Research

The Center on American Politics fosters research on issues of contemporary concern in American politics, including representation, democratic engagement, electoral behavior and the health of governing institutions. The Center on American Politics supports postdoctoral and scholarly research with the following recent examples.

  • In Her Own Name: The Politics of Women’s Rights Before Suffrage
    Sara Chatfield

    In Her Own Name: The Politics of Women’s Rights Before Suffrage.

    By Assistant Professor, Sara Chatfield; Columbia University Press 2023.

    When we think about women’s history, the suffrage movement is often one of the first topics that comes to mind. But individual states, largely before women had the right to vote, enacted reforms that significantly expanded the economic rights of married women. Beginning in 1835 and continuing through 1920, U.S. states passed laws that granted married women new rights to own and control property. As I discuss in my forthcoming book In Her Own Name: The Politics of Women’s Rights Before Suffrage, these new laws were used by male politicians for a wide variety of purposes. One of the main takeaways of the book is that male elites were able to use these reforms to achieve goals that often had little or nothing to do with women’s empowerment, and those goals varied a lot depending on both the region and time period.

  • Campaign Finance Regulations and Public Policy
    American Political Science Review

    Campaign Finance Regulations and Public Policy

    By Martin Gilens, Shawn Patterson, and Pavielle Haines
    American Political Science Review 115 (3): 1074–81; 2021

    Despite a century of efforts to constrain money in American elections, there is little consensus on whether campaign finance regulations make any appreciable difference. Here we take advantage of a change in the campaign finance regulations of half of the U.S. states mandated by the Supreme Court’s Citizens United decision. This exogenously imposed change in the regulation of independent expenditures provides an advance over the identification strategies used in most previous studies. Using a generalized synthetic control method, we find that after Citizens United, states that had previously banned independent corporate expenditures (and thus were “treated” by the decision) adopted more “corporate-friendly” policies on issues with broad effects on corporations’ welfare; we find no evidence of shifts on policies with little or no effect on corporate welfare.
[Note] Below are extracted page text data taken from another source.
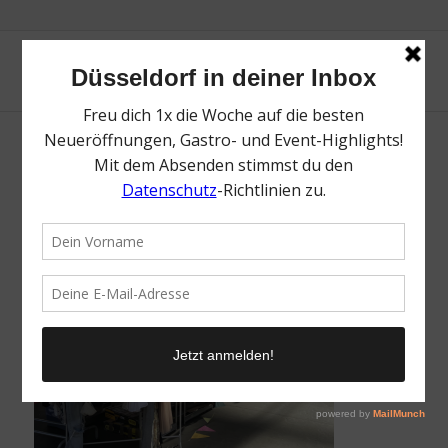
Flohmarkt | Mr. Düsseldorf | Düsseldates |
Foto: Mr. Düsseldorf
/
23. Februar 2026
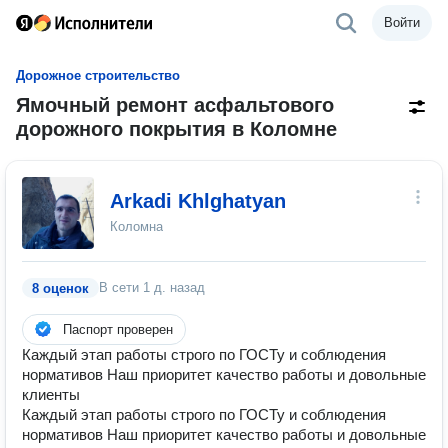
Войти
Дорожное строительство
Ямочный ремонт асфальтового
дорожного покрытия в Коломне
Arkadi Khlghatyan
Коломна
В сети
1 д. назад
8 оценок
Паспорт проверен
Каждый этап работы строго по ГОСТу и соблюдения
нормативов Наш приоритет качество работы и довольные
клиенты
Каждый этап работы строго по ГОСТу и соблюдения
нормативов Наш приоритет качество работы и довольные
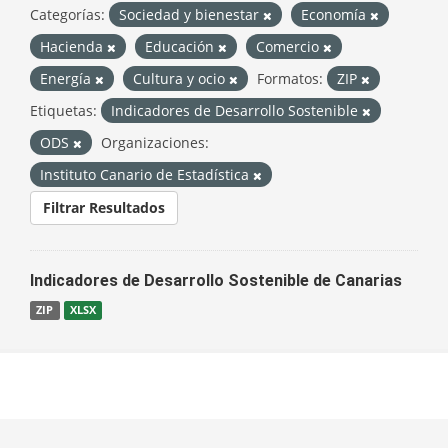
Categorías:
Sociedad y bienestar
Economía
Hacienda
Educación
Comercio
Energía
Cultura y ocio
Formatos:
ZIP
Etiquetas:
Indicadores de Desarrollo Sostenible
ODS
Organizaciones:
Instituto Canario de Estadística
Filtrar Resultados
Indicadores de Desarrollo Sostenible de Canarias
ZIP
XLSX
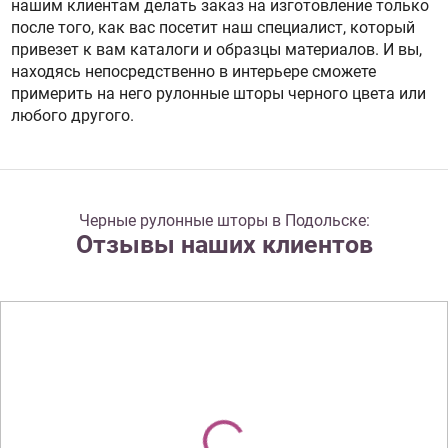
нашим клиентам делать заказ на изготовление только
после того, как вас посетит наш специалист, который
привезет к вам каталоги и образцы материалов. И вы,
находясь непосредственно в интерьере сможете
примерить на него рулонные шторы черного цвета или
любого другого.
Черные рулонные шторы в Подольске:
Отзывы наших клиентов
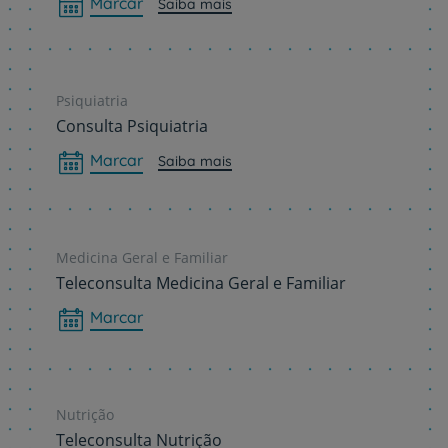
Marcar
Saiba mais
Psiquiatria
Consulta Psiquiatria
Marcar
Saiba mais
Medicina Geral e Familiar
Teleconsulta Medicina Geral e Familiar
Marcar
Nutrição
Teleconsulta Nutrição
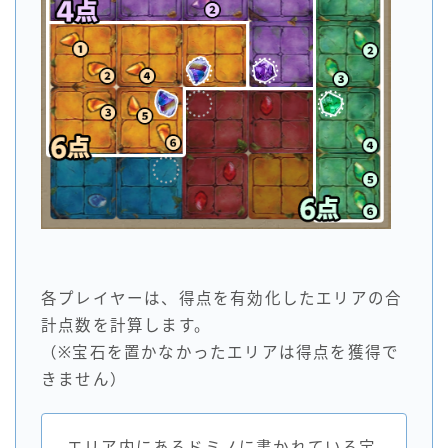
各プレイヤーは、得点を有効化したエリアの合
計点数を計算します。
（※宝石を置かなかったエリアは得点を獲得で
きません）
エリア内にあるドミノに書かれている宝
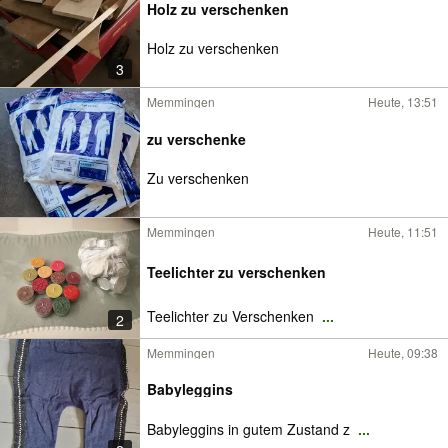
Holz zu verschenken
Holz zu verschenken
3
Memmingen
Heute, 13:51
zu verschenke
Zu verschenken
Memmingen
Heute, 11:51
Teelichter zu verschenken
Teelichter zu Verschenken
...
2
Memmingen
Heute, 09:38
Babyleggins
Babyleggins in gutem Zustand z
...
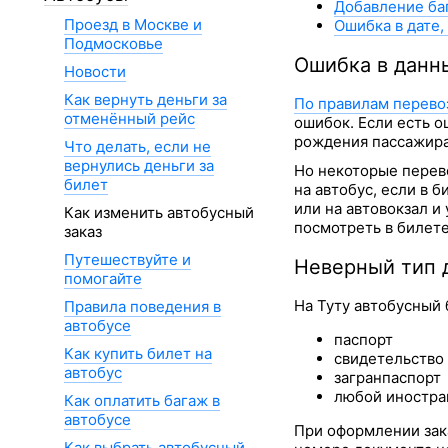
Добавление ба
Проезд в Москве и
Ошибка в дате
Подмосковье
Ошибка в данн
Новости
Как вернуть деньги за
По правилам перево
отменённый рейс
ошибок. Если есть о
рождения пассажира,
Что делать, если не
вернулись деньги за
Но некоторые перев
билет
на автобус, если в 
или на автовокзал и
Как изменить автобусный
посмотреть в билете
заказ
Путешествуйте и
Неверный тип 
помогайте
На Туту автобусный 
Правила поведения в
автобусе
паспорт
Как купить билет на
свидетельство
автобус
загранпаспорт
любой иностра
Как оплатить багаж в
автобусе
При оформлении зак
Как выбрать автобусный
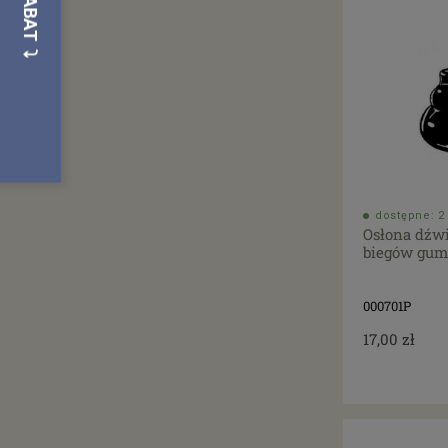
dostępne: 2 
Osłona dźw
biegów gum
000701P
17,00 zł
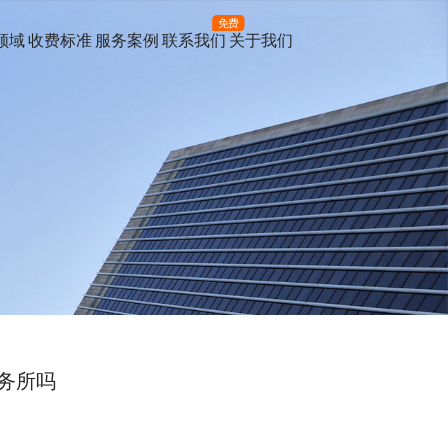
免费
领域
收费标准
服务案例
联系我们
关于我们
务所吗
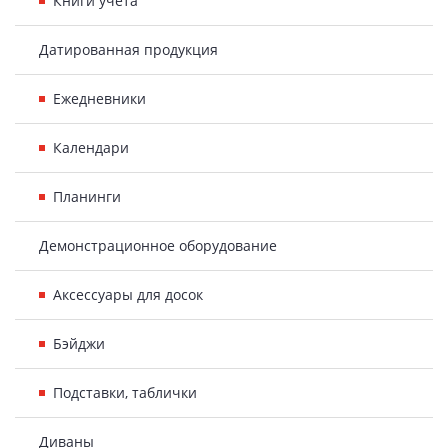
Книги учета
Датированная продукция
Ежедневники
Календари
Планинги
Демонстрационное оборудование
Аксессуары для досок
Бэйджи
Подставки, таблички
Диваны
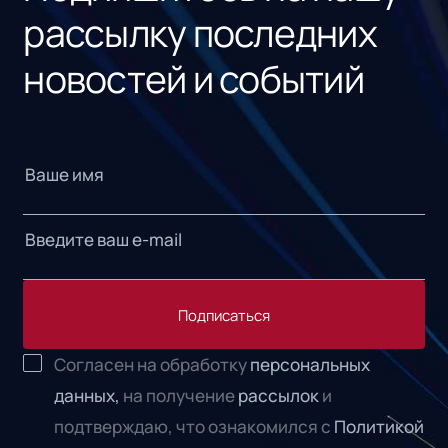
рассылку последних
новостей и событий
Подписаться
Согласен на обработку
персональных
данных,
на получение
рассылок
и
подтверждаю, что ознакомился с
Политикой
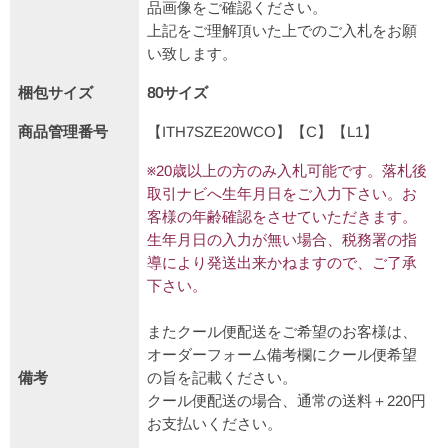
品画像をご確認ください。
上記をご理解頂いた上でのご入札をお願
い致します。
梱包サイズ
80サイズ
商品管理番号
【ITH7SZE20WCO】【C】【L1】
※20歳以上の方のみ入札可能です。落札後
取引ナビへ生年月日をご入力下さい。お
客様の年齢確認をさせていただきます。
生年月日の入力が無い場合、税務署の指
導により発送出来かねますので、ご了承
下さい。
またクール便配送をご希望のお客様は、
オーダーフォーム備考欄にクール便希望
備考
の旨を記載ください。
クール便配送の場合、通常の送料＋220円
お支払いください。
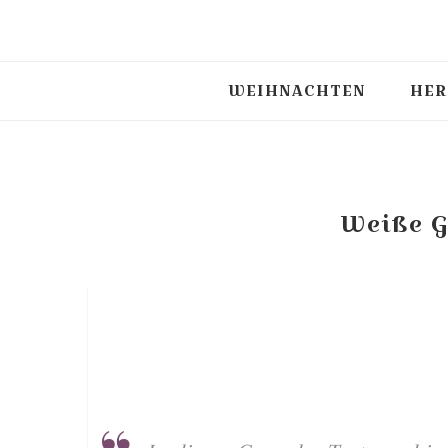
WEIHNACHTEN
HER
Weiße G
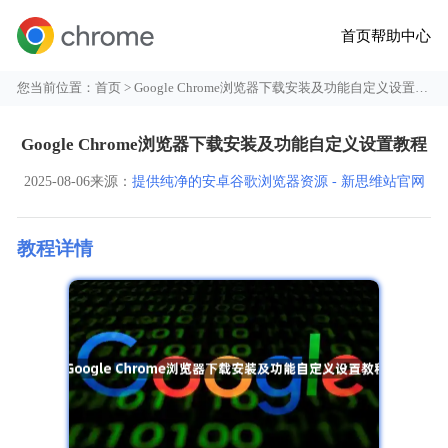
首页
帮助中心
您当前位置：
首页
> Google Chrome浏览器下载安装及功能自定义设置教程
Google Chrome浏览器下载安装及功能自定义设置教程
2025-08-06
来源：
提供纯净的安卓谷歌浏览器资源 - 新思维站官网
教程详情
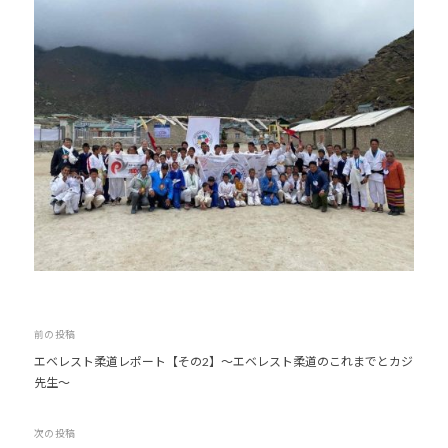
投
前の投稿
エベレスト柔道レポート【その2】～エベレスト柔道のこれまでとカジ
稿
先生～
ナ
ビ
次の投稿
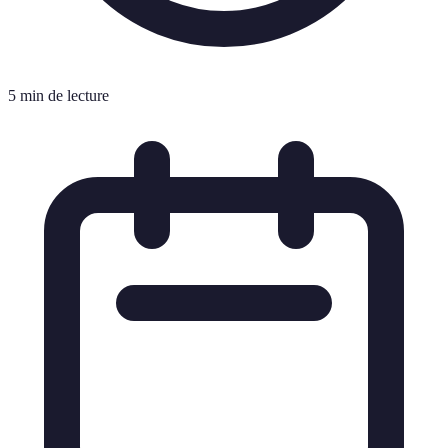
5 min de lecture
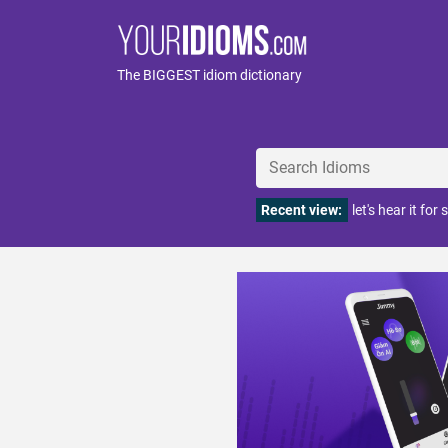
The BIGGEST idiom dictionary
Recent view:
let's hear it fo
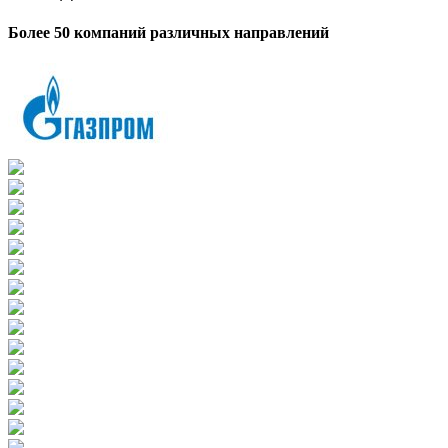
Более 50 компаний
различных направлений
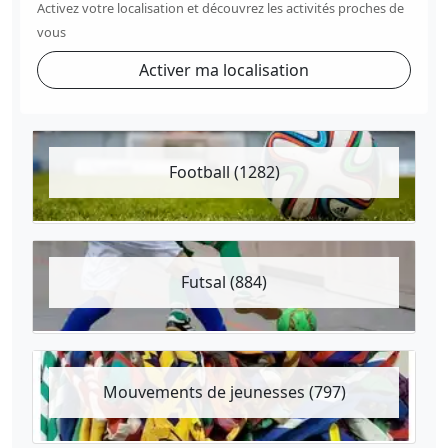
Activez votre localisation et découvrez les activités proches de
vous
Activer ma localisation
Football (1282)
Futsal (884)
Mouvements de jeunesses (797)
We conclude that even relatively narrow changes in campaign finance regulations can have a substantively meaningful influence on government policy making.

  • Learning From Loss: The Democrats 2016-2020
    Learning from Loss, The Democrats

    Learning From Loss: The Democrats 2016-2020

    By Professor Seth Masket; Cambridge University Press; 2020

    The Democrats' decision to nominate Joe Biden for 2020 was hardly a fluke but rather a strategic choice by a party that had elevated electability above all other concerns. In Learning from Loss, one of the nation's leading political analysts offers unique insight into the Democratic Party at a moment of uncertainty. Between 2017 and 2020, Seth Masket spoke with Democratic Party activists and followed the behavior of party leaders and donors to learn how the party was interpreting the 2016 election and thinking about a nominee for 2020. Masket traces the persistence of party factions and shows how interpretations of 2016 shaped strategic choices for 2020. Although diverse narratives emerged to explain defeat in 2016 - ranging from a focus on 'identity politics' to concerns about Clinton as a flawed candidate - these narratives collectively cleared the path for Biden.

  • Concealed Carry Weapons License Database

    Concealed Carry Weapons License Database

    By Trent Steidley
    Ann Arbor, MI: Inter-university Consortium for Political and Social Research [distributor], 2021-10-09

    The Concealed Carry Weapons License Database (CCWLD) is a longitudinal collection of state and county-level data on concealed carry weapons licenses (CCWs).

    Data were collected from a series of internet searches and freedom of information requests sent to state governments during the fall of 2019 and winter of 2020. Data cleaning was conducted by research assistants and by Trent Steidley in the winter of 2021.

    Documentation memos for each state are provided in the archived files. Along with raw data files, Stata syntax for cleaning, and the final cleaned database.

    This database was supported with funding from the Center on American Politics at the University of Denver and a Professional Research Opportunity for Faculty (PROF) grant from the University of Denver.